Listen to the Flight Attendants
Kevin Casey, SAANYS Executive Director
November 2022 News & Notes
I recently sat in on part of a meeting of the SAANYS Government Relations Committee (GRC) as it prepared for face-to-face meetings with the commissioner of education and her senior staff, as well as a meeting with the governor’s office. Members of the GRC are a particularly well-informed and committed group of people. They take their work seriously.
SAANYS asks each of its twelve regions to recommend two of its members to sit on the GRC, and each of the big five units to recommend an individual. SAANYS typically accepts the recommendations of the region, but retains final selection authority in order to maintain a balanced committee. The GRC is more effective when varied. We seek a general gender and racial balance, but much more thought goes into GRC membership. We strive to maintain a grade-level balance among elementary, middle, and high school level administrators. We want to fairly represent rural, suburban, and urban administrators, and find it helpful to have representation from a BOCES or two, a K-12 district, an essential service leader, and have a couple of GRC members with special education expertise. We may be guilty of trying to be representative of all, or mostly all members, but at the end of the day it works remarkably well.
The charge of the GRC is twofold. First, it helps form our positions regarding legislative and regulatory affairs. It does so by reacting, at our request, to a variety of proposed laws and regulations, and by identifying needs that might be met by a regulatory or legislative fix. In short, they help form our positions so that those positions are informed, vetted, and reflect the considered opinion of our membership. Second, GRC members engage in on the ground legislative and regulatory lobbying by directly making our case to those that pass the laws and regulations. They ensure the voice of those practicing administrators on the ground are heard by decision makers.

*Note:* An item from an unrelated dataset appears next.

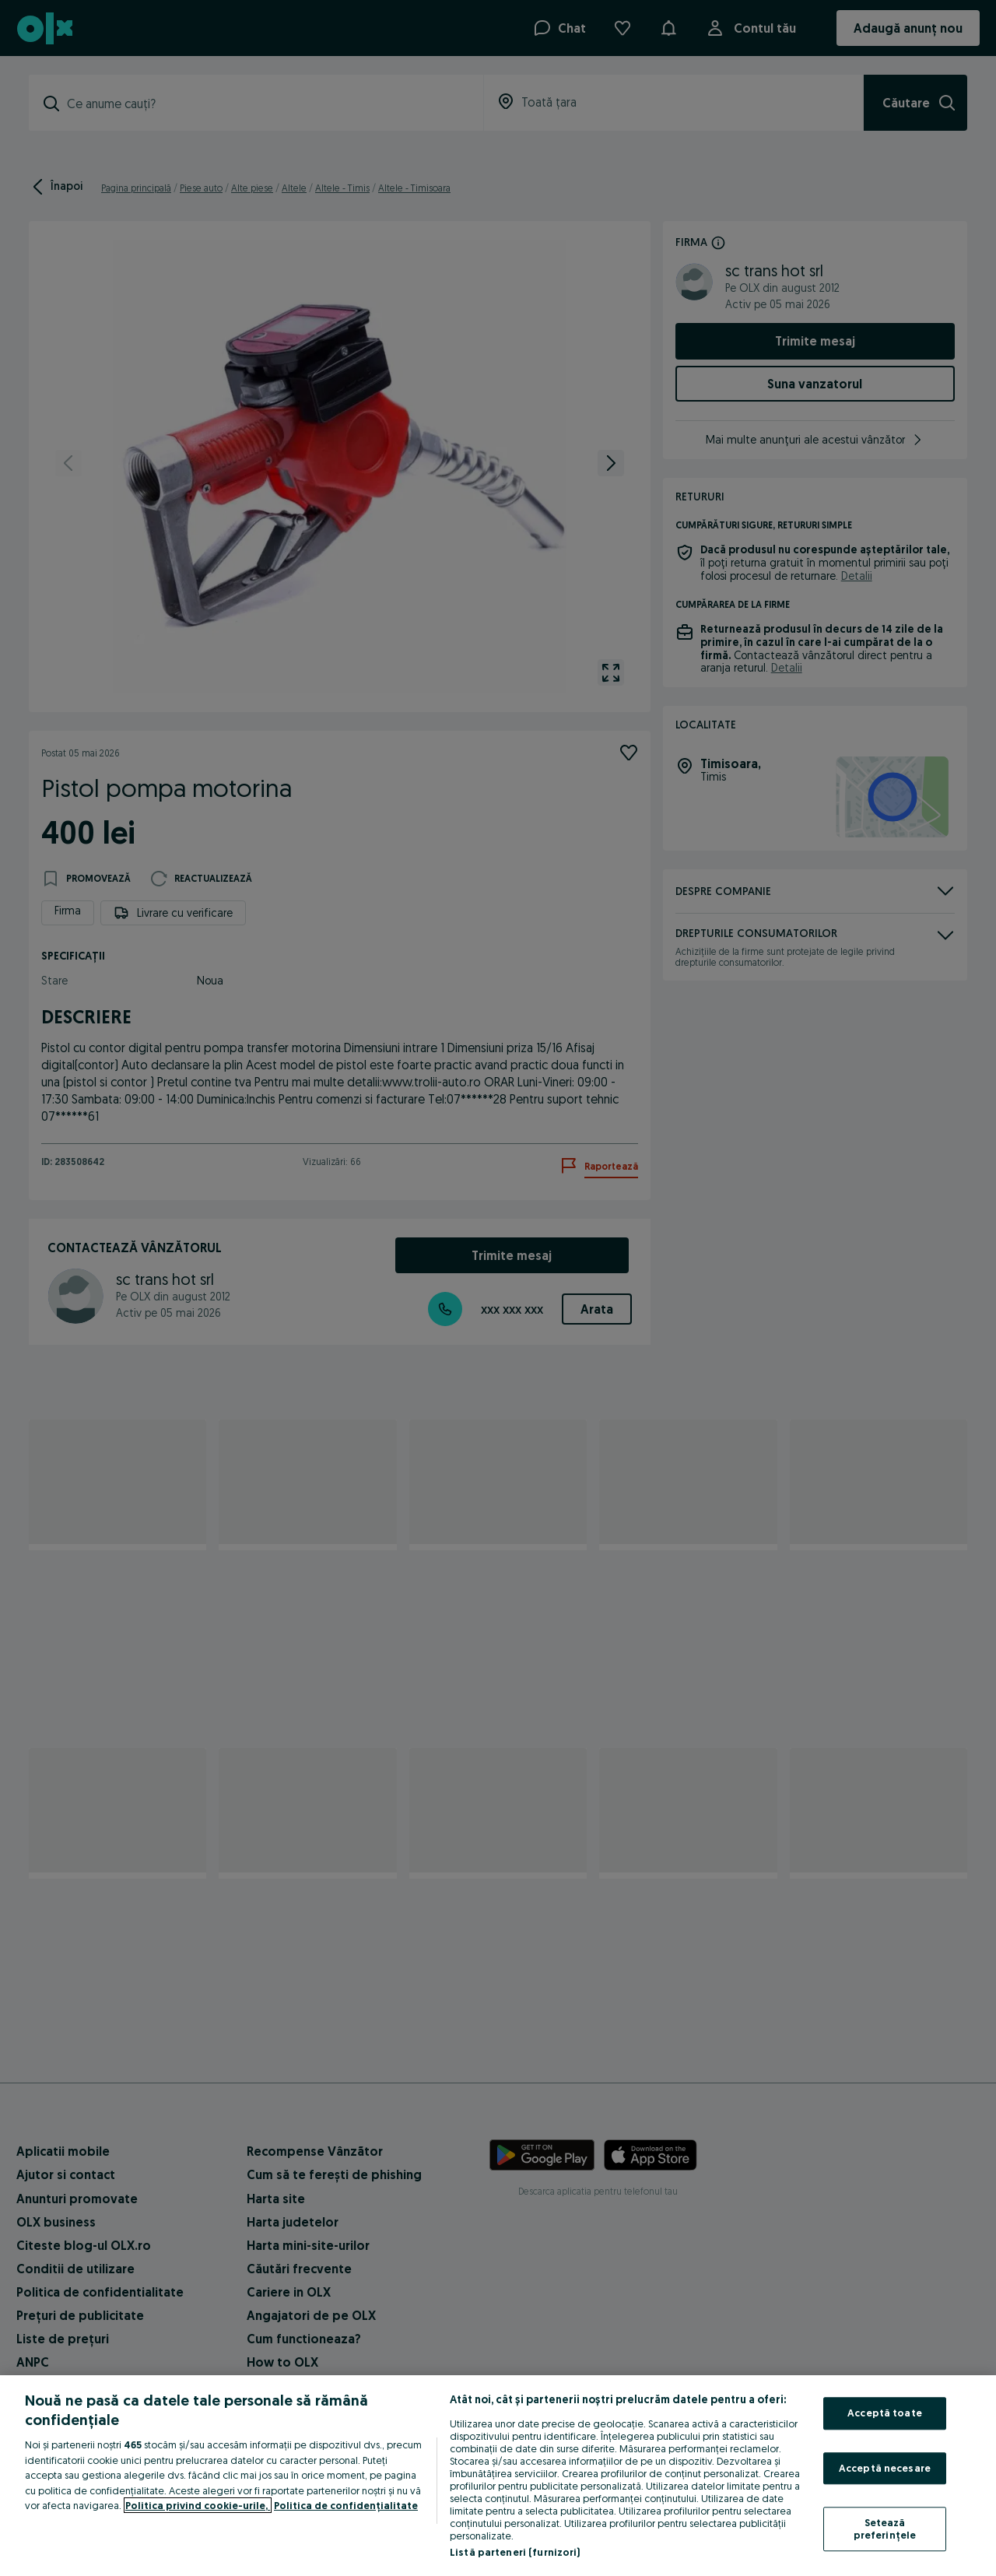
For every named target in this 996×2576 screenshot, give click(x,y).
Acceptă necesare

Despite the variety of districts and backgrounds represented, the commonalities of our members’ experiences and issues far outweigh the differences. There was widespread consistency regarding expressed concerns. Examples include student absenteeism, insufficient childcare services, social-emotional needs of students, student behavioral issues, unfunded mandates, and staffing issues (teachers, aides, social workers, psychologists, safety officers, bus drivers…), including staffing shortages at a variety of third party service providers. This list is not complete, but touches on a number of topics on the minds of GRC members regardless of where they are from. I can remember when the biggest staffing challenge was finding a high-quality physics teacher.
There was one other consistently expressed concern that I believe we all need to pay particular attention to, and it came up time and again. That being the mental and physical health and well being of the school administrators themselves. It is possible that your focus on others comes at a cost to yourself. Focus on others during a time when so many have needs eats up your time and becomes a source of stress, even if you are simply trying to discharge your professional responsibilities. Do not allow your professional responsibilities to become unhealthy.
It’s a statement of the obvious to say that you must first take care of yourself before you can effectively take care of others, but it occurs to me that obvious sentiment is widely ignored. It is ignored at your peril. When the oxygen masks deploy, put yours on first before helping others, or else your help will be limited.